When unit test coverage is low, situations can arise in which those unit tests do not perform well as regression tests.
One of the tenets of agile development is that the time spent automating unit tests is repaid many times over, because those tests are supposed to become a regression test suite that will catch recurring defects before they escape to the customer. But it seems to me that effect only occurs when test coverage is high – with sparse tests a defect can recur without setting off the alarms.
I came to that conclusion after a development episode the other day. At first I found it surprising, because it seems to cut across one of the central concepts of agile development. Turn it around, though, and it becomes another supporting argument for test-driven development: sparse, ad-hoc tests just aren’t good enough, and won’t help to reduce cycle time – only near-100% coverage will do. I’ll tell the whole story, and please let me know what you conclude after reading it…

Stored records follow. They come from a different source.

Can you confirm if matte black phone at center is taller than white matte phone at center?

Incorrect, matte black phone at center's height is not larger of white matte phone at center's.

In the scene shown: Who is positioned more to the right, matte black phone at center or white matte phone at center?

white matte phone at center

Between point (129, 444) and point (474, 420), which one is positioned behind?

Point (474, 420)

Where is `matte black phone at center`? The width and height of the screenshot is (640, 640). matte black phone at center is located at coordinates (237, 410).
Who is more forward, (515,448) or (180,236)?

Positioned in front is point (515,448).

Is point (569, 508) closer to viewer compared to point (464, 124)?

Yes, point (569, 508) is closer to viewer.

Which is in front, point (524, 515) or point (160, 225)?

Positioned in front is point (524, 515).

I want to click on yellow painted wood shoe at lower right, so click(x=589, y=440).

I have an application consisting of 30,000 lines of high quality C++ code that has only a few dozen automated unit tests – and even fewer reported defects. The code is hard to test, as it runs in background as a server, and interacts heavily with Windows and with hardware devices. It makes use of a small number of configuration files, which it locates by assuming they are all in the same folder as the executable itself.

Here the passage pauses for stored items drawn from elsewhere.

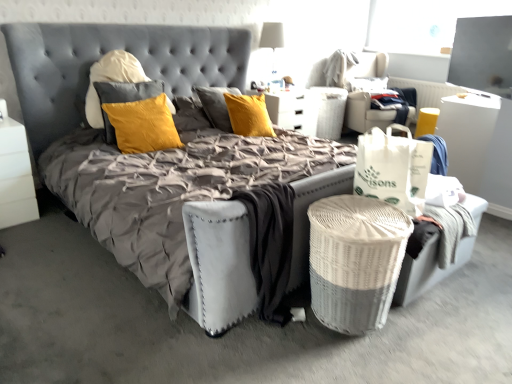 Question: Does yellow fabric swivel chair at upper right, the first swivel chair when ordered from right to left, have a larger size compared to white paper bag at right?

Choices:
 (A) yes
 (B) no

Answer: (A)

Question: Does yellow fabric swivel chair at upper right, the 2th swivel chair viewed from the left, have a greater width compared to white paper bag at right?

Choices:
 (A) yes
 (B) no

Answer: (A)

Question: Is yellow fabric swivel chair at upper right, the 2th swivel chair viewed from the left, with white paper bag at right?

Choices:
 (A) yes
 (B) no

Answer: (B)

Question: From a real-world perspective, is yellow fabric swivel chair at upper right, the 2th swivel chair viewed from the left, positioned over white paper bag at right based on gravity?

Choices:
 (A) no
 (B) yes

Answer: (A)

Question: Is yellow fabric swivel chair at upper right, the 2th swivel chair viewed from the left, turned away from white paper bag at right?

Choices:
 (A) yes
 (B) no

Answer: (B)

Question: Based on their positions, is yellow fabric swivel chair at upper right, the 2th swivel chair viewed from the left, located to the left or right of white wicker basket at center?

Choices:
 (A) left
 (B) right

Answer: (B)

Question: In the image, is yellow fabric swivel chair at upper right, the 2th swivel chair viewed from the left, positioned in front of or behind white wicker basket at center?

Choices:
 (A) front
 (B) behind

Answer: (A)

Question: From the image's perspective, is yellow fabric swivel chair at upper right, the first swivel chair when ordered from right to left, positioned above or below white wicker basket at center?

Choices:
 (A) below
 (B) above

Answer: (B)

Question: Looking at the image, does yellow fabric swivel chair at upper right, the 2th swivel chair viewed from the left, seem bigger or smaller compared to white wicker basket at center?

Choices:
 (A) small
 (B) big

Answer: (A)

Question: Looking at their shapes, would you say white glossy nightstand at left is wider or thinner than white paper bag at right?

Choices:
 (A) thin
 (B) wide

Answer: (B)

Question: Is white glossy nightstand at left in front of or behind white paper bag at right in the image?

Choices:
 (A) behind
 (B) front

Answer: (A)

Question: Is white glossy nightstand at left to the left or to the right of white paper bag at right in the image?

Choices:
 (A) right
 (B) left

Answer: (B)

Question: From the image's perspective, relative to white paper bag at right, is white glossy nightstand at left above or below?

Choices:
 (A) below
 (B) above

Answer: (B)

Question: Is white fabric swivel chair at upper right, which appears as the 2th swivel chair when viewed from the right, in front of or behind white paper bag at right in the image?

Choices:
 (A) behind
 (B) front

Answer: (A)

Question: In terms of size, does white fabric swivel chair at upper right, marked as the 1th swivel chair in a left-to-right arrangement, appear bigger or smaller than white paper bag at right?

Choices:
 (A) big
 (B) small

Answer: (A) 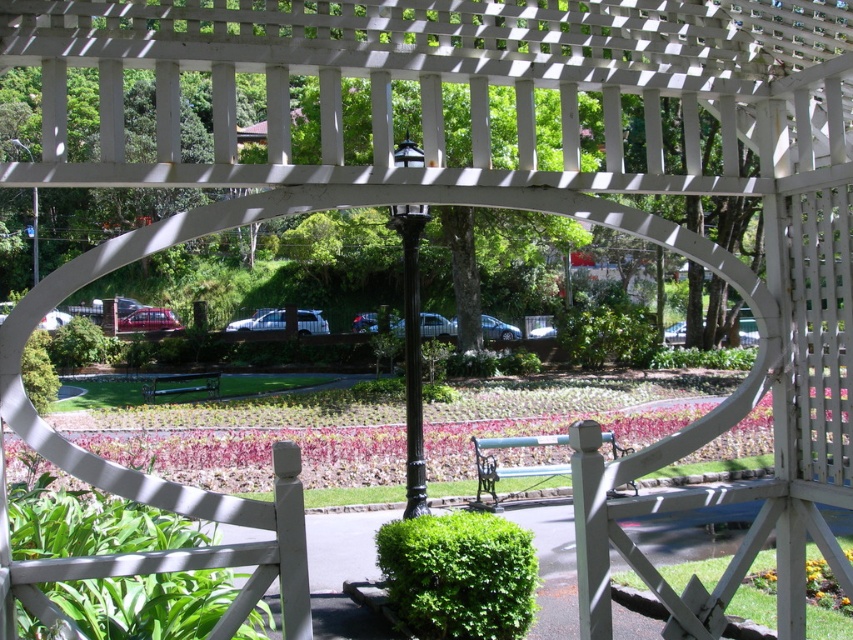 Is green painted wood bench at center behind green wooden bench at center?

No.

Is green painted wood bench at center taller than green wooden bench at center?

Correct, green painted wood bench at center is much taller as green wooden bench at center.

Between point (495, 444) and point (167, 392), which one is positioned in front?

Point (495, 444) is more forward.

Locate an element on the screen. The image size is (853, 640). green painted wood bench at center is located at coordinates [x=509, y=467].

Is point (566, 416) behind point (498, 477)?

Yes, point (566, 416) is farther from viewer.

Does pink matte flower at center have a larger size compared to green painted wood bench at center?

Yes.

The height and width of the screenshot is (640, 853). Identify the location of pink matte flower at center. (256, 454).

Consider the image. Between pink matte flower at center and green wooden bench at center, which one is positioned higher?

pink matte flower at center is higher up.

This screenshot has width=853, height=640. I want to click on pink matte flower at center, so click(x=256, y=454). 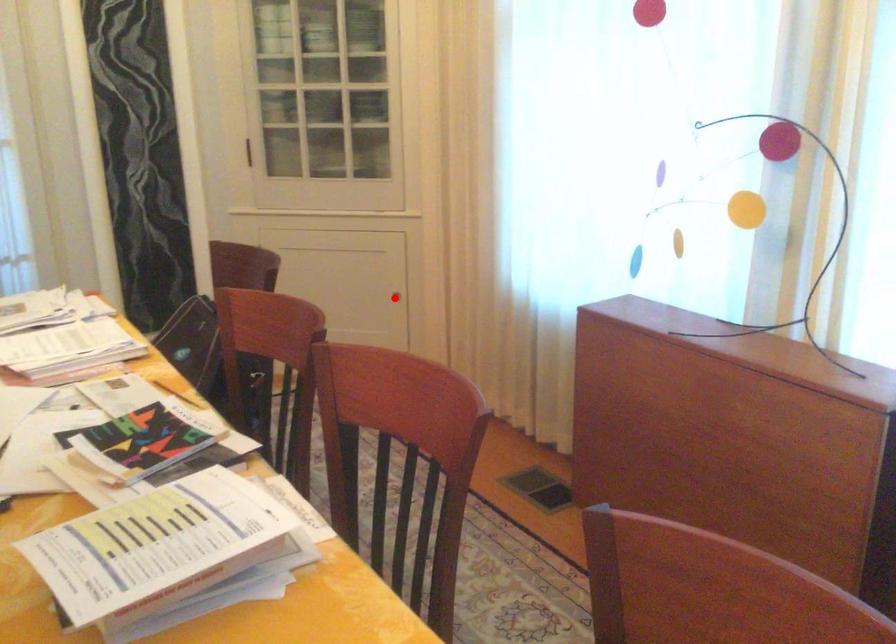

A week or so ago I spent a day getting this server into a test harness. As a result I now have one Watir test, with the server process itself hooked up to various loopbacks, emulators and mock configuration files. It is easy to see why the server’s tests were all manual before now, but I’m hoping that this harness breaks the ice and encourages the development of a reasonably thorough automated acceptance test suite (in the fullness of time). I also have an Ant build file that constructs this Heath-Robinson contraption and then runs that one test.

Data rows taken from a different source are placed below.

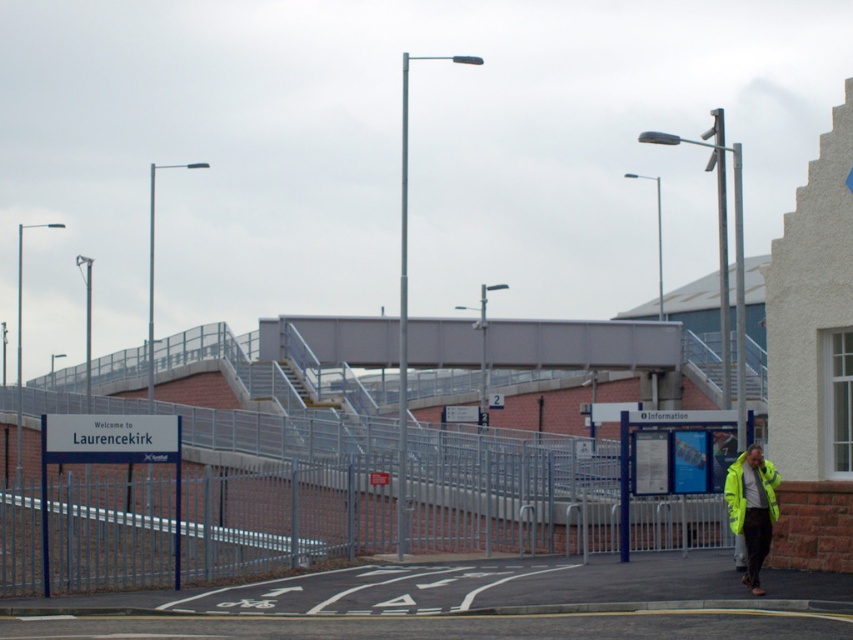 Is metallic silver fence at center above high visibility yellow jacket at lower right?

Actually, metallic silver fence at center is below high visibility yellow jacket at lower right.

At what (x,y) coordinates should I click in order to perform the action: click on metallic silver fence at center. Please return your answer as a coordinate pair (x, y). The width and height of the screenshot is (853, 640). Looking at the image, I should click on (202, 502). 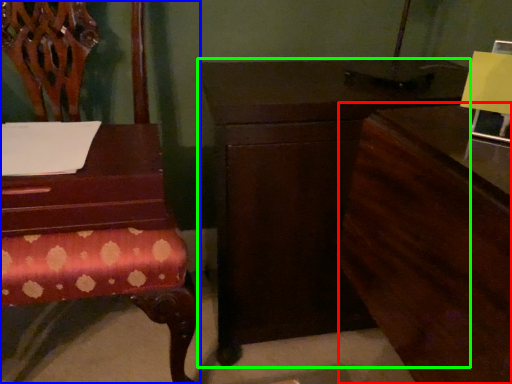 Question: Considering the real-world distances, which object is farthest from dresser (highlighted by a red box)? chair (highlighted by a blue box) or nightstand (highlighted by a green box)?

Choices:
 (A) chair
 (B) nightstand

Answer: (A)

You won’t be surprised to hear that the server has never been run in this manner before, and consequently the test found a new defect. Under the conditions required by the harness, the server looks in the wrong place for its configuration files, because the algorithm that calculates their location doesn’t cater for every circumstance. An important point to note is that the bug in the algorithm took me over an hour to locate: beginning with a Watir test reporting that the title of a webpage was incorrect, through to running the whole shebang with the server sitting in the debugger and watching string comparisons trudge past. In this situation the cause (a broken regular expression for matching filenames) and the effect (an HTML page with the wrong title) are a long way apart, and the internal design of the server’s business objects doesn’t support rapid problem solving.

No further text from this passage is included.